Affiliation: Gillings School of Global Public Health, Department of Health Policy and Management
Over the last decade, there have been growing calls for national and local governments to adapt to a changing climate to protect human health. Due to the shift in U.S. federal climate policy under the Trump Administration, leadership for this climate and health adaptation rests increasingly among state, local and tribal health authorities. These authorities need effective strategies for planning climate and health adaptation in funding-constrained environments. This study proposes an adapted model for planning climate and health adaptation among state and local health departments, based on a review of existing efforts in the U.S., with a particular focus on the U.S. CDC’s Building Resilience Against Climate Effects (BRACE) model employed in the CDC-funded Climate Ready States and Cities Initiative (CRSCI).

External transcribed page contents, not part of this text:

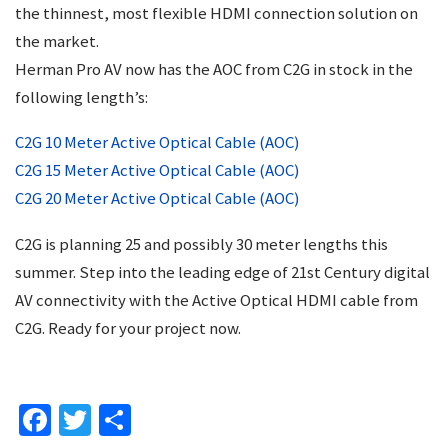
the thinnest, most flexible HDMI connection solution on
the market.
Herman Pro AV now has the AOC from C2G in stock in the
following length’s:
C2G 10 Meter Active Optical Cable (AOC)
C2G 15 Meter Active Optical Cable (AOC)
C2G 20 Meter Active Optical Cable (AOC)
C2G is planning 25 and possibly 30 meter lengths this
summer. Step into the leading edge of 21st Century digital
AV connectivity with the Active Optical HDMI cable from
C2G. Ready for your project now.
Facebook
Twitter
Share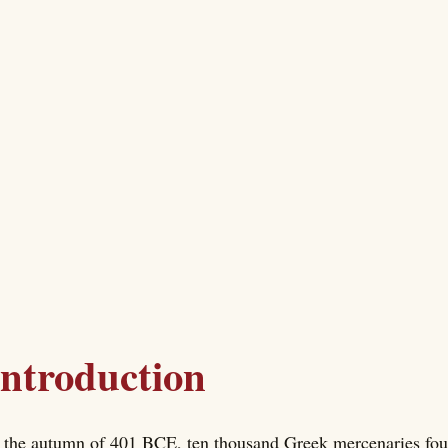
Introduction
 the autumn of 401 BCE, ten thousand Greek mercenaries foun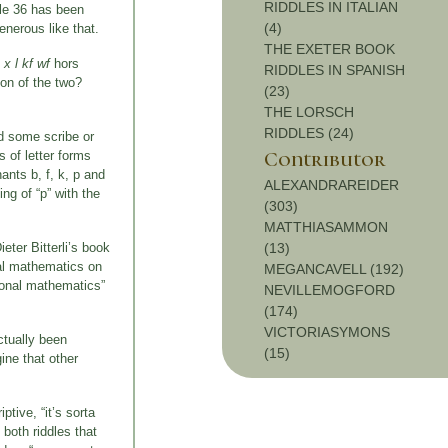
RIDDLES IN ITALIAN
ddle 36 has been
(4)
enerous like that.
THE EXETER BOOK
 x l kf wf
hors
RIDDLES IN SPANISH
on of the two?
(23)
THE LORSCH
RIDDLES (24)
nd some scribe or
Contributor
s of letter forms
ants b, f, k, p and
ALEXANDRAREIDER
ng of “p” with the
(303)
MATTHIASAMMON
eter Bitterli’s book
(13)
nal mathematics on
MEGANCAVELL (192)
tional mathematics”
NEVILLEMOGFORD
(174)
VICTORIASYMONS
ctually been
(15)
gine that other
tive, “it’s sorta
 both riddles that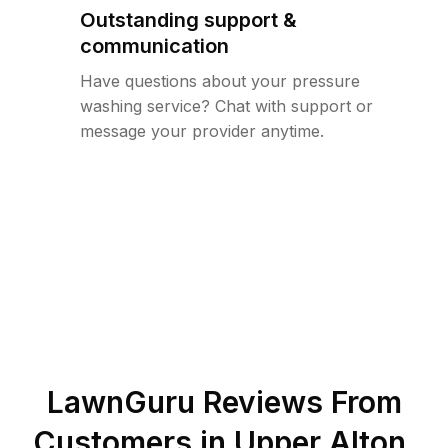
Outstanding support &
communication
Have questions about your pressure
washing service? Chat with support or
message your provider anytime.
LawnGuru Reviews From
Customers in
Upper Alton
,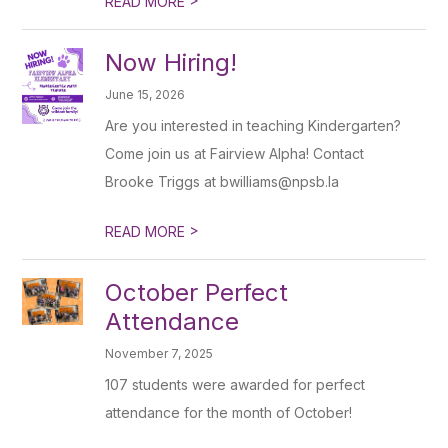
READ MORE
Now Hiring!
June 15, 2026
Are you interested in teaching Kindergarten?
Come join us at Fairview Alpha! Contact
Brooke Triggs at bwilliams@npsb.la
>
READ MORE
October Perfect
Attendance
November 7, 2025
107 students were awarded for perfect
attendance for the month of October!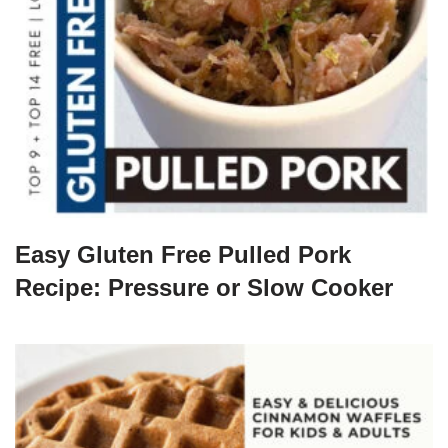
Easy Gluten Free Pulled Pork
Recipe: Pressure or Slow Cooker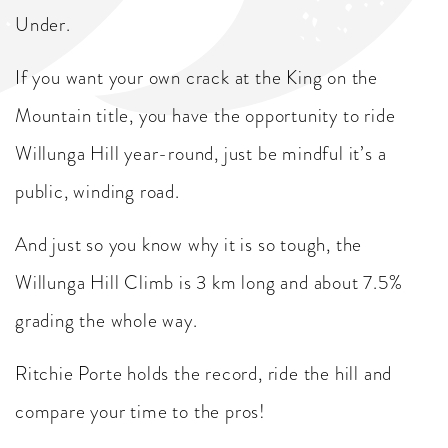
Under.
If you want your own crack at the King on the
Mountain title, you have the opportunity to ride
Willunga Hill year-round, just be mindful it’s a
public, winding road.
And just so you know why it is so tough, the
Willunga Hill Climb is 3 km long and about 7.5%
grading the whole way.
Ritchie Porte holds the record, ride the hill and
compare your time to the pros!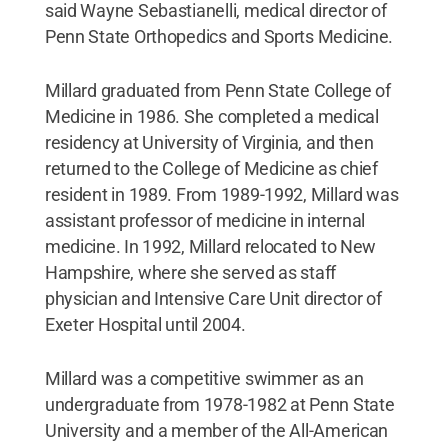
said Wayne Sebastianelli, medical director of
Penn State Orthopedics and Sports Medicine.
Millard graduated from Penn State College of
Medicine in 1986. She completed a medical
residency at University of Virginia, and then
returned to the College of Medicine as chief
resident in 1989. From 1989-1992, Millard was
assistant professor of medicine in internal
medicine. In 1992, Millard relocated to New
Hampshire, where she served as staff
physician and Intensive Care Unit director of
Exeter Hospital until 2004.
Millard was a competitive swimmer as an
undergraduate from 1978-1982 at Penn State
University and a member of the All-American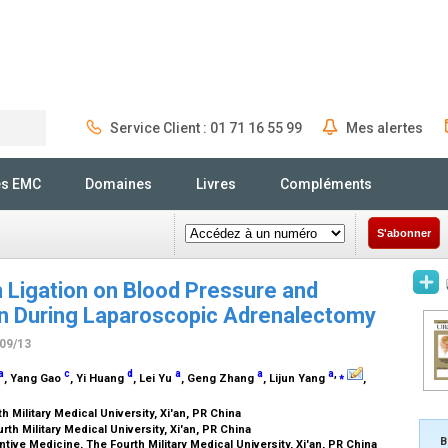
Service Client : 01 71 16 55 99
Mes alertes
Rechercher
és EMC
Domaines
Livres
Compléments
S'abonner
n Ligation on Blood Pressure and
n During Laparoscopic Adrenalectomy
/09/13
a
c
d
a
a
a
,
⁎
, Yang Gao
, Yi Huang
, Lei Yu
, Geng Zhang
, Lijun Yang
,
h Military Medical University, Xi'an, PR China
th Military Medical University, Xi'an, PR China
B
ive Medicine, The Fourth Military Medical University, Xi'an, PR China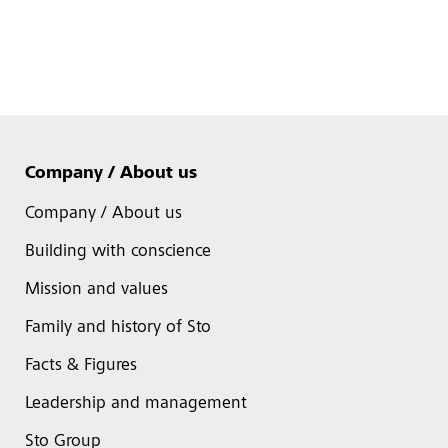
Company / About us
Company / About us
Building with conscience
Mission and values
Family and history of Sto
Facts & Figures
Leadership and management
Sto Group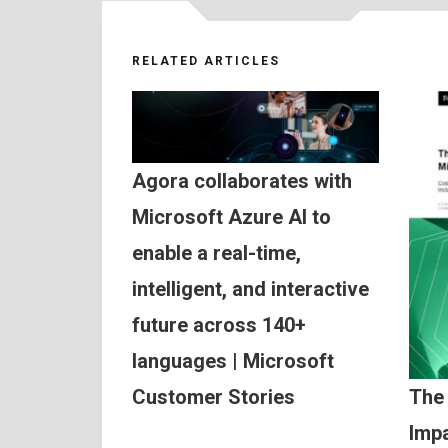
RELATED ARTICLES
Agora collaborates with
Microsoft Azure AI to
enable a real-time,
intelligent, and interactive
future across 140+
languages | Microsoft
Customer Stories
The
Impa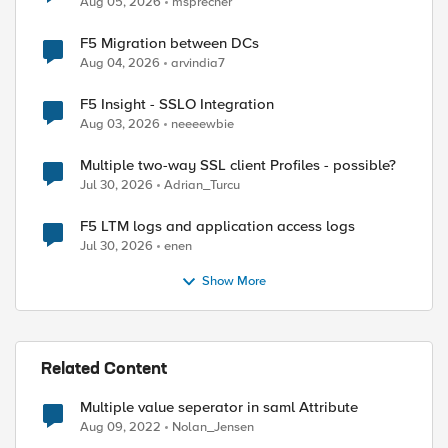
Aug 05, 2026
msprecher
F5 Migration between DCs
Aug 04, 2026
arvindia7
ed by
F5 Insight - SSLO Integration
Aug 03, 2026
neeeewbie
Multiple two-way SSL client Profiles - possible?
Jul 30, 2026
Adrian_Turcu
F5 LTM logs and application access logs
Jul 30, 2026
enen
Show More
Related Content
Multiple value seperator in saml Attribute
Aug 09, 2022
Nolan_Jensen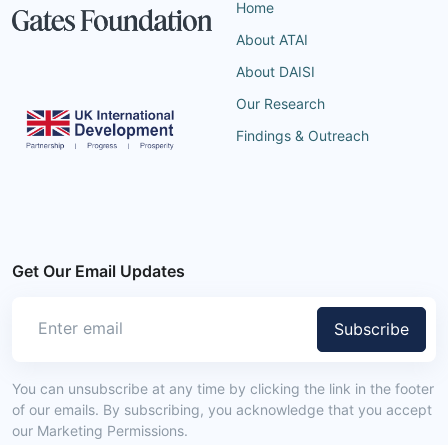
Home
About ATAI
About DAISI
Our Research
Findings & Outreach
Get Our Email Updates
Subscribe
You can unsubscribe at any time by clicking the link in the footer
of our emails. By subscribing, you acknowledge that you accept
our Marketing Permissions.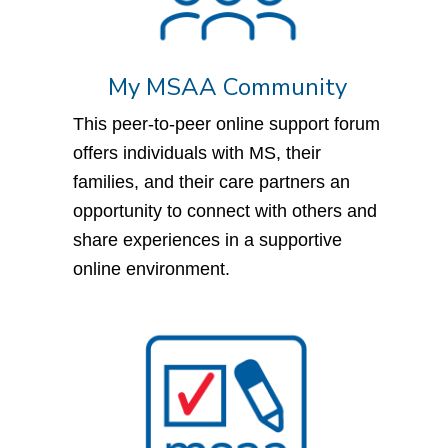
My MSAA Community
This peer-to-peer online support forum
offers individuals with MS, their
families, and their care partners an
opportunity to connect with others and
share experiences in a supportive
online environment.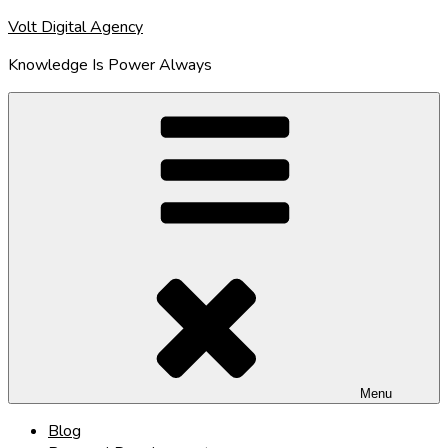
Skip
Volt Digital Agency
to
Knowledge Is Power Always
content
Menu
Blog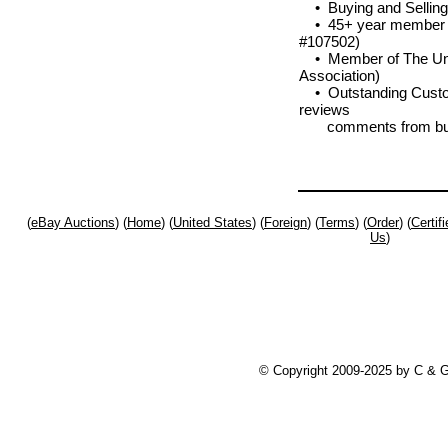
• Buying and Selling
• 45+ year member of
#107502)
• Member of The Unit
Association)
• Outstanding Custom
reviews
comments from bu
(
eBay Auctions
) (
Home
) (
United States
) (
Foreign
) (
Terms
) (
Order
) (
Certi
Us
)
© Copyright 2009-2025 by C & 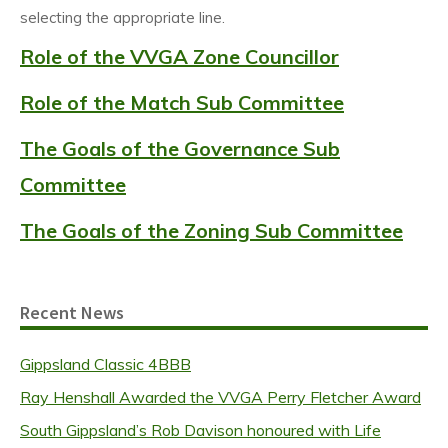
selecting the appropriate line.
Role of the VVGA Zone Councillor
Role of the Match Sub Committee
The Goals of the Governance Sub
Committee
The Goals of the Zoning Sub Committee
Recent News
Gippsland Classic 4BBB
Ray Henshall Awarded the VVGA Perry Fletcher Award
South Gippsland’s Rob Davison honoured with Life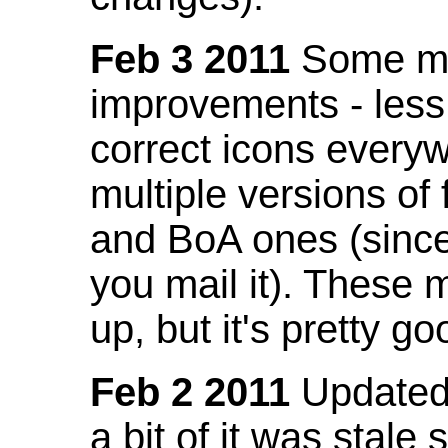
Feb 3 2011
Some mo
improvements - less
correct icons everyw
multiple versions of
and BoA ones (sinc
you mail it). These
up, but it's pretty g
Feb 2 2011
Updated 
a bit of it was stale 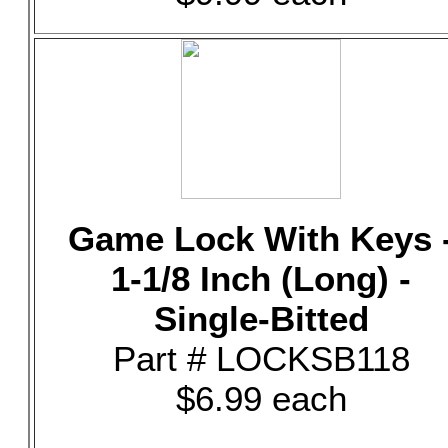
Game Lock With Keys 
1-1/8 Inch (Long) -
Single-Bitted
Part # LOCKSB118
$6.99 each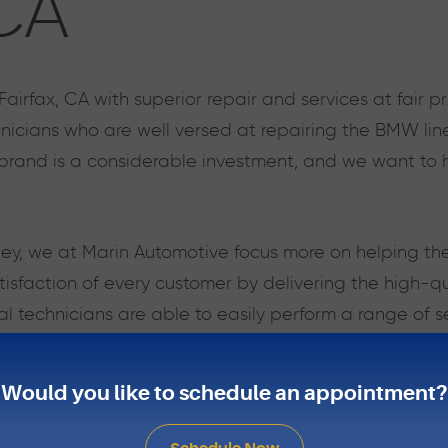
 CA
rfax, CA with superior repair and services at fair pr
cians who are well versed at repairing the BMW line i
and is a considerable investment, and we want to h
ney, we at Marin Automotive focus more on helping th
 satisfaction of every customer by delivering the high-
l technicians are able to easily perform a range of s
whole engines.
Would you like to schedule an appointment?
uto repair shop in Fairfax, CA, we will take care of y
have a reliable vehicle and to get the most out of it.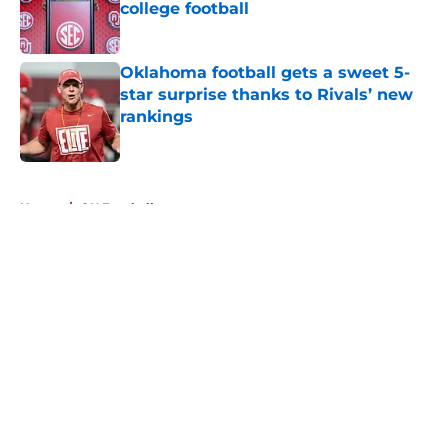
college football
Published by on Invalid Date
Oklahoma football gets a sweet 5-
star surprise thanks to Rivals’ new
rankings
Published by on Invalid Date
5 related articles loaded
Home
/
OU Football
About
Openings
Contact
Our 300+ Sites
FanSided Daily
Pitch a Story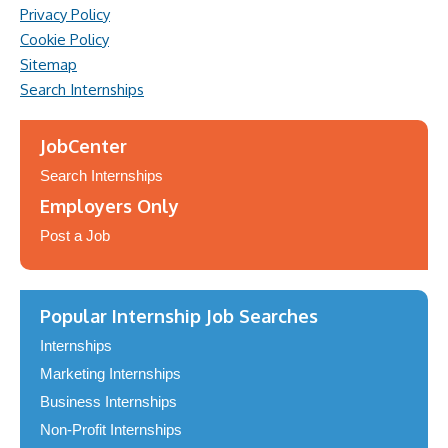
Privacy Policy
Cookie Policy
Sitemap
Search Internships
JobCenter
Search Internships
Employers Only
Post a Job
Popular Internship Job Searches
Internships
Marketing Internships
Business Internships
Non-Profit Internships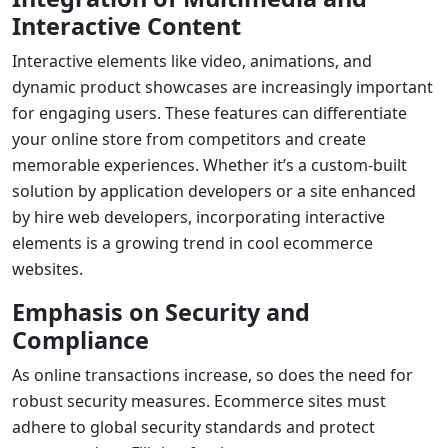
Interactive Content
Interactive elements like video, animations, and
dynamic product showcases are increasingly important
for engaging users. These features can differentiate
your online store from competitors and create
memorable experiences. Whether it’s a custom-built
solution by
application developers
or a site enhanced
by
hire web developers
, incorporating interactive
elements is a growing trend in
cool ecommerce
websites
.
Emphasis on Security and
Compliance
As online transactions increase, so does the need for
robust security measures. Ecommerce sites must
adhere to global security standards and protect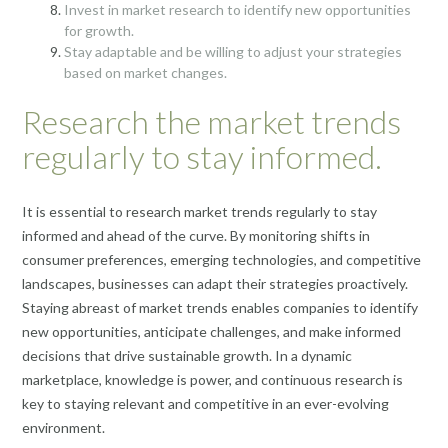
Invest in market research to identify new opportunities
for growth.
Stay adaptable and be willing to adjust your strategies
based on market changes.
Research the market trends
regularly to stay informed.
It is essential to research market trends regularly to stay
informed and ahead of the curve. By monitoring shifts in
consumer preferences, emerging technologies, and competitive
landscapes, businesses can adapt their strategies proactively.
Staying abreast of market trends enables companies to identify
new opportunities, anticipate challenges, and make informed
decisions that drive sustainable growth. In a dynamic
marketplace, knowledge is power, and continuous research is
key to staying relevant and competitive in an ever-evolving
environment.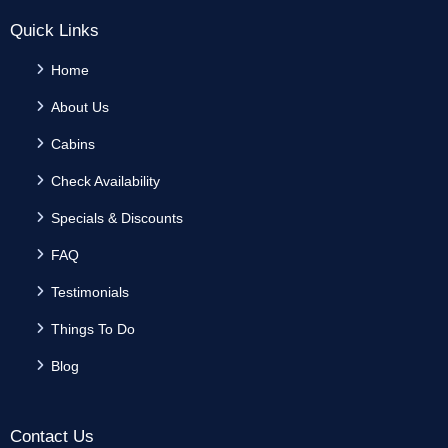
Quick Links
Home
About Us
Cabins
Check Availability
Specials & Discounts
FAQ
Testimonials
Things To Do
Blog
Contact Us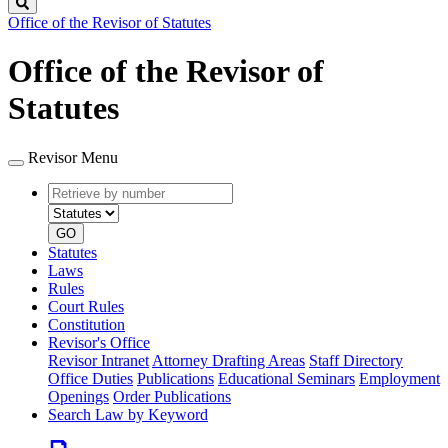
Search
Office of the Revisor of Statutes
Office of the Revisor of
Statutes
Revisor Menu
Retrieve
Document
by
type
number
GO
Statutes
Laws
Rules
Court Rules
Constitution
Revisor's Office
Revisor Intranet
Attorney Drafting Areas
Staff Directory
Office Duties
Publications
Educational Seminars
Employment
Openings
Order Publications
Search Law by Keyword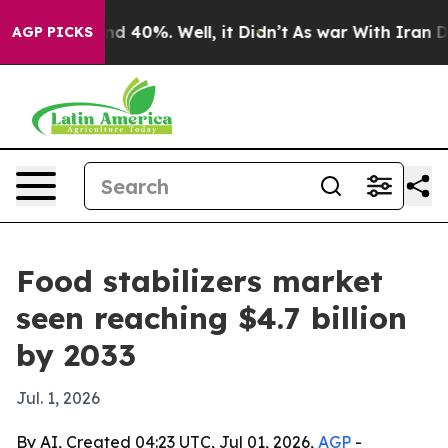
 Around 40%. Well, it Didn’t
As war With Iran Drove 
AGP PICKS
Food stabilizers market
seen reaching $4.7 billion
by 2033
Jul. 1, 2026
By AI, Created 04:23 UTC, Jul 01, 2026,
AGP
-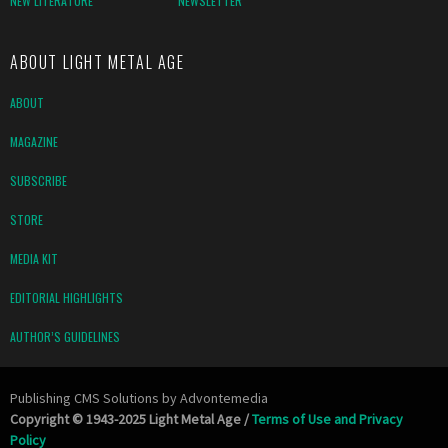
NEW LITERATURE
NEWSLETTER
ABOUT LIGHT METAL AGE
ABOUT
MAGAZINE
SUBSCRIBE
STORE
MEDIA KIT
EDITORIAL HIGHLIGHTS
AUTHOR’S GUIDELINES
Publishing CMS Solutions by
Advontemedia
Copyright © 1943-2025 Light Metal Age /
Terms of Use and Privacy
Policy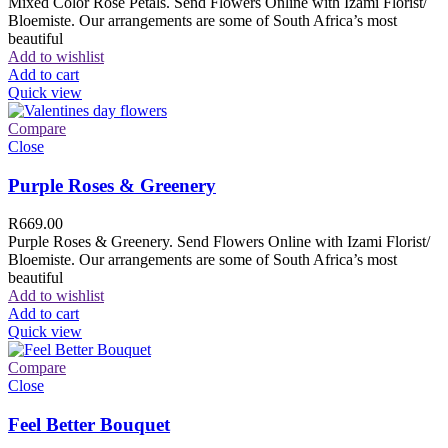
Mixed Color Rose Petals. Send Flowers Online with Izami Florist/
Bloemiste. Our arrangements are some of South Africa’s most
beautiful
Add to wishlist
Add to cart
Quick view
Compare
Close
Purple Roses & Greenery
R
669.00
Purple Roses & Greenery. Send Flowers Online with Izami Florist/
Bloemiste. Our arrangements are some of South Africa’s most
beautiful
Add to wishlist
Add to cart
Quick view
Compare
Close
Feel Better Bouquet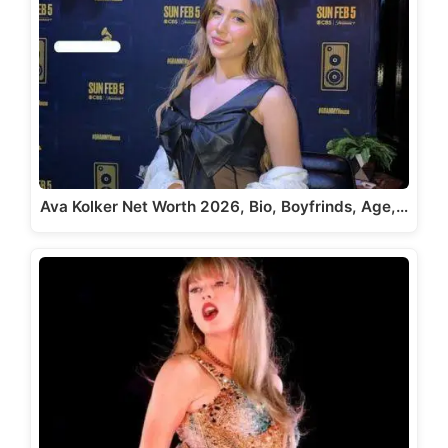
Ava Kolker Net Worth 2026, Bio, Boyfrinds, Age,…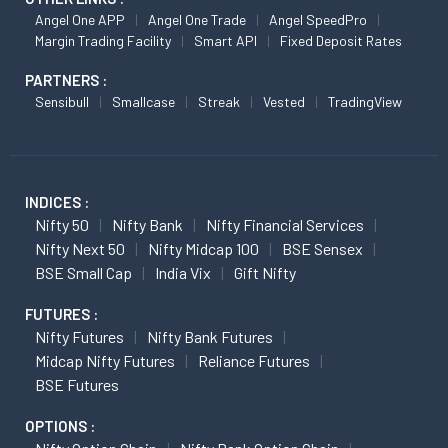
Angel One APP
Angel One Trade
Angel SpeedPro
Margin Trading Facility
Smart API
Fixed Deposit Rates
PARTNERS :
Sensibull
Smallcase
Streak
Vested
TradingView
INDICES :
Nifty 50
Nifty Bank
Nifty Financial Services
Nifty Next 50
Nifty Midcap 100
BSE Sensex
BSE Small Cap
India Vix
Gift Nifty
FUTURES :
Nifty Futures
Nifty Bank Futures
Midcap Nifty Futures
Reliance Futures
BSE Futures
OPTIONS :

Study methods comprised: a literature review of existing adaptation efforts in the U.S.; analysis of 11 CDC interviews with CRSCI grantees; and 11 online, videoconference focus group discussions with 46 city and county health officials. The study characterizes the key inputs and processes involved in BRACE implementation by 9 states and 2 cities, revealing key challenges and enabling factors that influenced successful climate and health adaptation planning. The study also summarizes the input of health authorities on operational requirements to expand climate and health adaptation at state and local levels, and their recommendations for an adapted BRACE model. Lastly, the study proposes an adapted BRACE model for state and local health departments facing resource constraints, and recommendations for how CDC and the broader health community can advance climate and health adaptation nationwide.